You were spinning a top on the bar the night we met at happy hour. We had known each other for years. You gave me a poinsettia for Christmas once and I gave it away, left it in my mother’s picture window so she could end every phone call asking about the boy who gave me that nice flower.

I fell down your stairs. I lost myself in the gaze of your oak trees. I fell in and out of your bed when I wasn’t falling in and out of the Italian tenor’s bed. I met you over and over in the street crossing to the deli. I saw you in the parking lot. I forgot you when the gulls squawked, when my feet were sandy, when I took my lunch in bed.

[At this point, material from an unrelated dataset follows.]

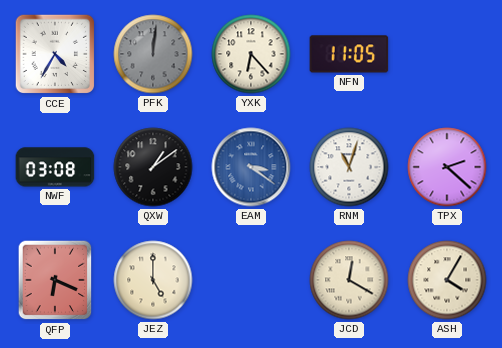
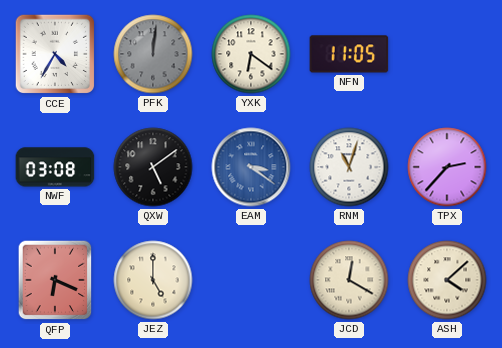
YXK: 6:23 -> 6:21
QXW: 1:09 -> 5:09
TPX: 2:22 -> 2:37
ASH: 4:05 -> 4:08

I forgot you when it rained and the gutters overflowed. You sang to the fax machine. You counted your cigarette breaks. You tipped your hat and loitered by my window. I wore blue when you’d remember it. I drank apple ginger tea with my feet in a desk drawer.

I’d stamp your letters. I’d throw out the tenor’s bills. I was mistress of the postage meter. We’d muse about the smell of death in the walls, the drop ins in the drop ceiling. Some nights I’d roller skate around the file cabinets, overtime under the exit lights. You never let the coffee get cold.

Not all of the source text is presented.